## Required action
Search the records for the string "Education". Copy each line where it occurs.

## The data
----

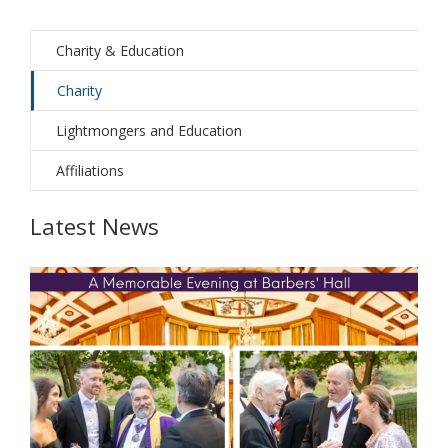
Charity & Education
Charity
Lightmongers and Education
Affiliations
Latest News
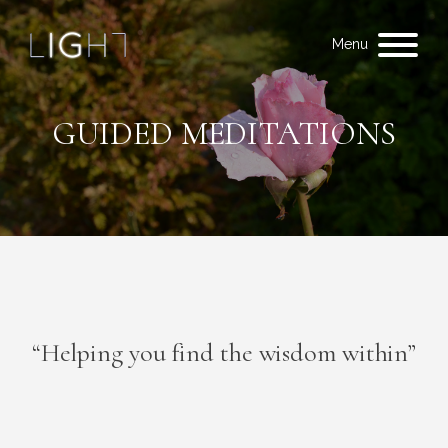
Menu
GUIDED MEDITATIONS
“Helping you find the wisdom within”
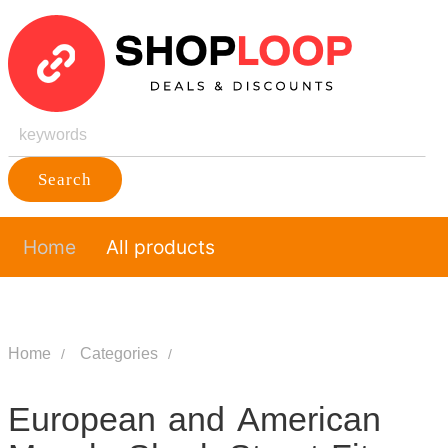
Search
Home
All products
Home
Categories
European and American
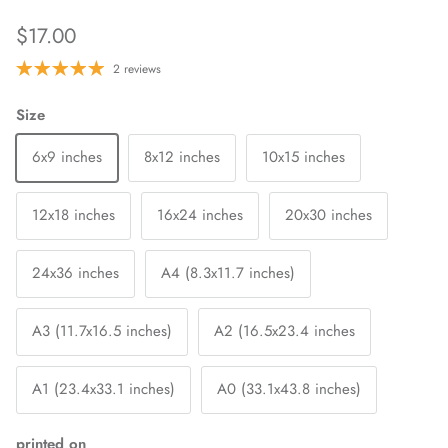
$17.00
2 reviews
Size
6x9 inches
8x12 inches
10x15 inches
12x18 inches
16x24 inches
20x30 inches
24x36 inches
A4 (8.3x11.7 inches)
A3 (11.7x16.5 inches)
A2 (16.5x23.4 inches
A1 (23.4x33.1 inches)
A0 (33.1x43.8 inches)
printed on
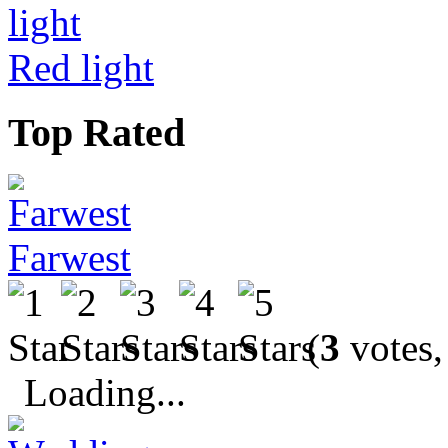
Red light
Top Rated
Farwest
(
3
votes,
Loading...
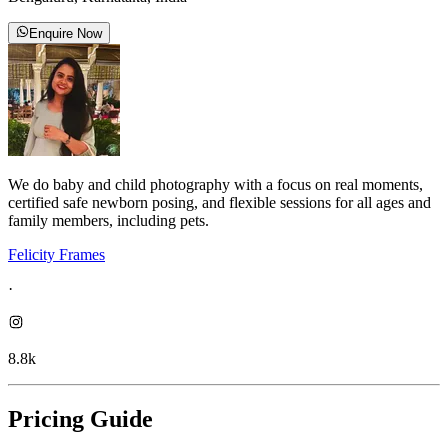
Enquire Now
We do baby and child photography with a focus on real moments,
certified safe newborn posing, and flexible sessions for all ages and
family members, including pets.
Felicity Frames
·
8.8k
Pricing Guide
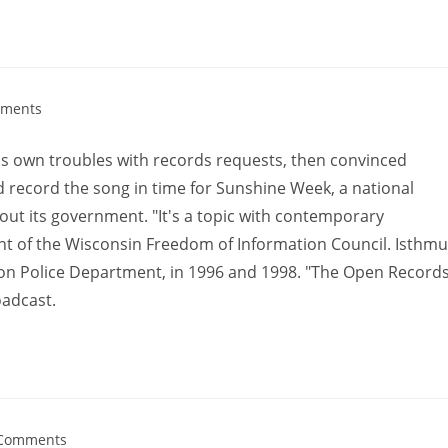
ments
 his own troubles with records requests, then convinced
 record the song in time for Sunshine Week, a national
bout its government. "It's a topic with contemporary
ent of the Wisconsin Freedom of Information Council. Isthm
on Police Department, in 1996 and 1998. "The Open Record
oadcast.
Comments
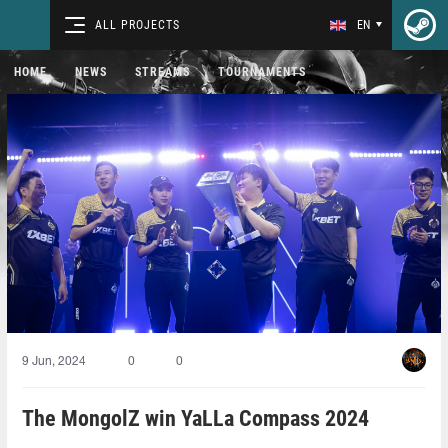
ALL PROJECTS
EN
HOME
NEWS
STREAMS
TOURNAMENTS
9 Jun, 2024
0
0
The MongolZ win YaLLa Compass 2024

----

## Response
Charity & Education
Lightmongers and Education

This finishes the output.